A 58‐year‐old man presented to the Emergency Room with a 1‐day history of severe pain in the left lower extremity preceded by several days of redness and swelling. He denied any history of trauma. He also denied any systemic symptoms including fever and chills. His past medical history was significant for diabetes, hypertension, deep vein thrombosis, and Evans’ syndrome, an autoimmune hemolytic anemia and thrombocytopenia, for which he was taking oral prednisone.

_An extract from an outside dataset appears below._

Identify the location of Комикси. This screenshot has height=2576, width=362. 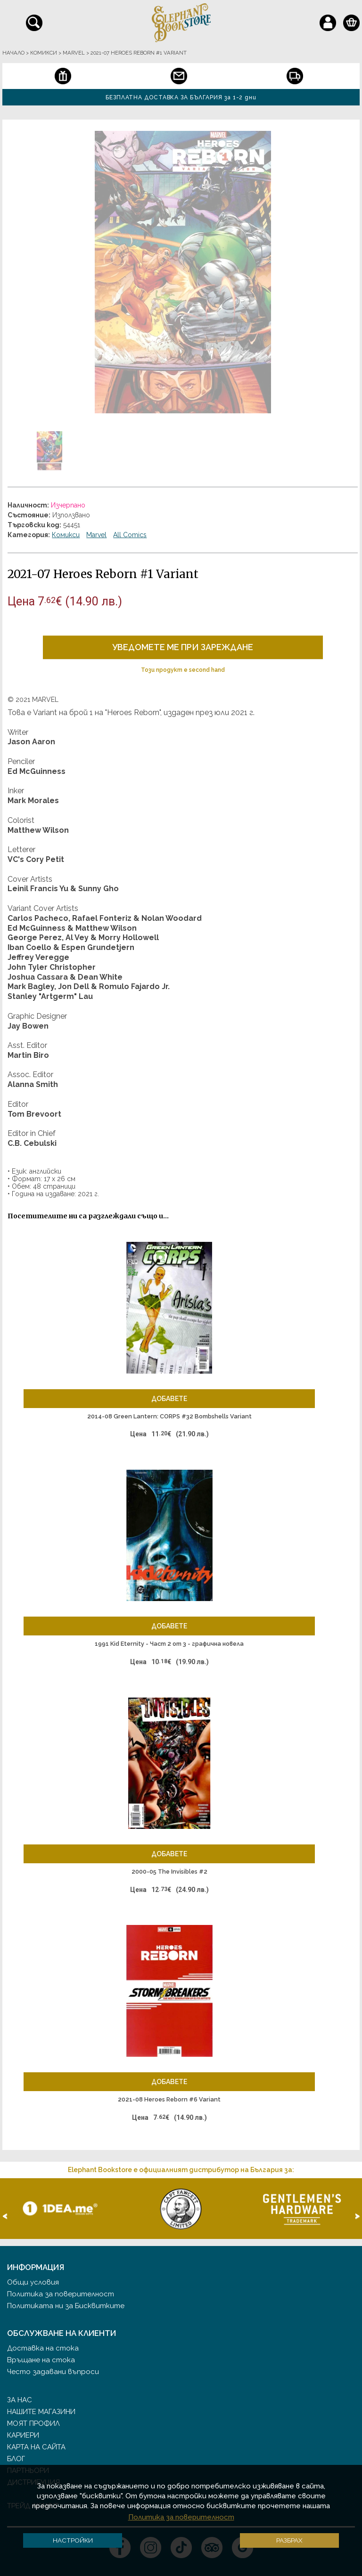 (66, 535).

Physical examination revealed a warm, tender, weeping, edematous, discolored left lower extremity. From the medial aspect of the ankle up to the calf, there was an indurated, dusky, violaceous plaque with focal areas of ulceration (Fig. 1).
1
Grossly edematous lower extremity with well‐demarcated, dusky, violaceous plaque with focal ulceration
Laboratory data revealed a white blood cell count of 6.7 × 103/mm3[normal range, (4.5–10.8) × 103/mm3], hemoglobin of 11.5 g/dL (13.5–17.5 g/dL), and platelets of 119 × 103/mm3[(140–440) × 103/mm3]. Serum electrolytes were within normal limits. An ultrasound was negative for a deep vein thrombosis.
After the initial evaluation, the Emergency Room physician consulted the orthopedic and dermatology services. Orthopedics did not detect compartment syndrome and did not pursue surgical intervention. Dermatology recommended a biopsy and urgent vascular surgery consultation to rule out embolic or thrombotic phenomena. Despite these recommendations, the patient was diagnosed with “cellulitis” and admitted to the medicine ward for intravenous nafcillin. Over the next 36 h, the “cellulitis” had advanced proximally to his inguinal region. His mental status also declined, and he showed signs of septic shock, including hypotension, tachycardia, and tachypnea. Vascular surgery was immediately consulted, and the patient underwent emergency surgical debridement. The diagnosis of necrotizing fasciitis was then made. Tissue pathology revealed full‐thickness necrosis through the epidermis with subepidermal splitting. Dermal edema was also present with a diffuse neutrophilic infiltrate (Fig. 2). This infiltrate extended through the fat into the subcutaneous tissue and fascia. Tissue cultures sent at the time of surgery grew Escherichia coli. Initial blood cultures also came back positive for E. coli. Anaerobic cultures remained negative.
2
Necrotic epidermis with subepidermal splitting. Marked dermal edema with mixed infiltrate and prominent neutrophils. Hematoxylin and eosin: original magnification, ×20
After surviving multiple additional debridements, the patient eventually required an above‐the‐knee amputation due to severe necrosis.